#### [WHAT TO WORK ON]
A word-for-word copy of the data is what's wanted; pictures stay out of it.

▬▬▬▬▬▬

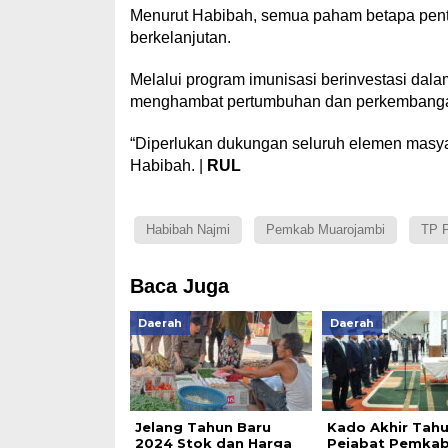
Menurut Habibah, semua paham betapa pen
berkelanjutan.
Melalui program imunisasi berinvestasi dal
menghambat pertumbuhan dan perkembanga
“Diperlukan dukungan seluruh elemen masyar
Habibah. |
RUL
Habibah Najmi
Pemkab Muarojambi
TP 
Baca Juga
Daerah
Daerah
Jelang Tahun Baru
Kado Akhir Tahu
2024 Stok dan Harga
Pejabat Pemka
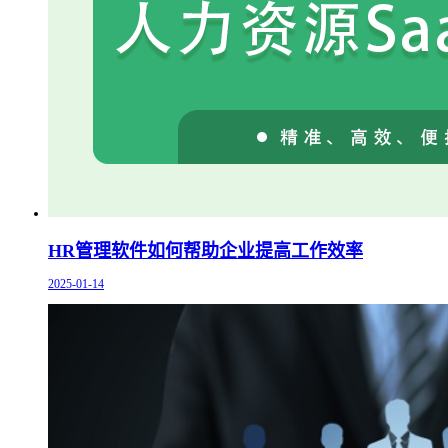
HR管理软件如何帮助企业提高工作效率
2025-01-14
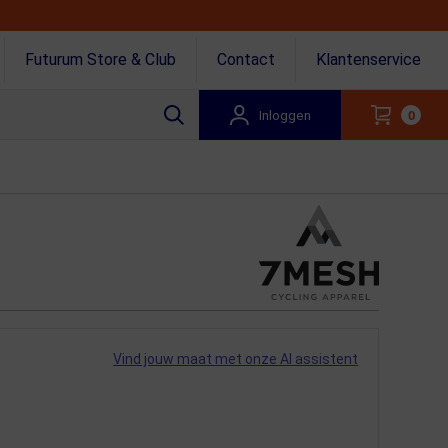
Futurum Store & Club
Contact
Klantenservice
Inloggen
0
Vind jouw maat met onze AI assistent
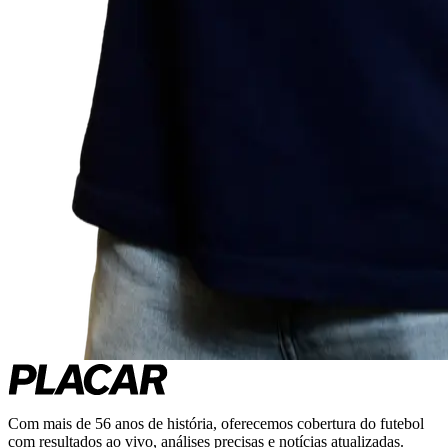
Com mais de 56 anos de história, oferecemos cobertura do futebol
com resultados ao vivo, análises precisas e notícias atualizadas.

▬▬▬▬▬▬

#### [COMPLETED EXERCISE]
Menurut Habibah, semua paham betapa pen
berkelanjutan.
Melalui program imunisasi berinvestasi dal
menghambat pertumbuhan dan perkembanga
“Diperlukan dukungan seluruh elemen masyar
Habibah. |
RUL
Habibah Najmi
Pemkab Muarojambi
TP 
Baca Juga
Daerah
Daerah
Jelang Tahun Baru
Kado Akhir Tahu
2024 Stok dan Harga
Pejabat Pemka
HR管理软件如何帮助企业提高工作效率
2025-01-14
Futurum Store & Club
Contact
Klantenservice
Inloggen
0
Vind jouw maat met onze AI assistent
Com mais de 56 anos de história, oferecemos cobertura do futebol
com resultados ao vivo, análises precisas e notícias atualizadas.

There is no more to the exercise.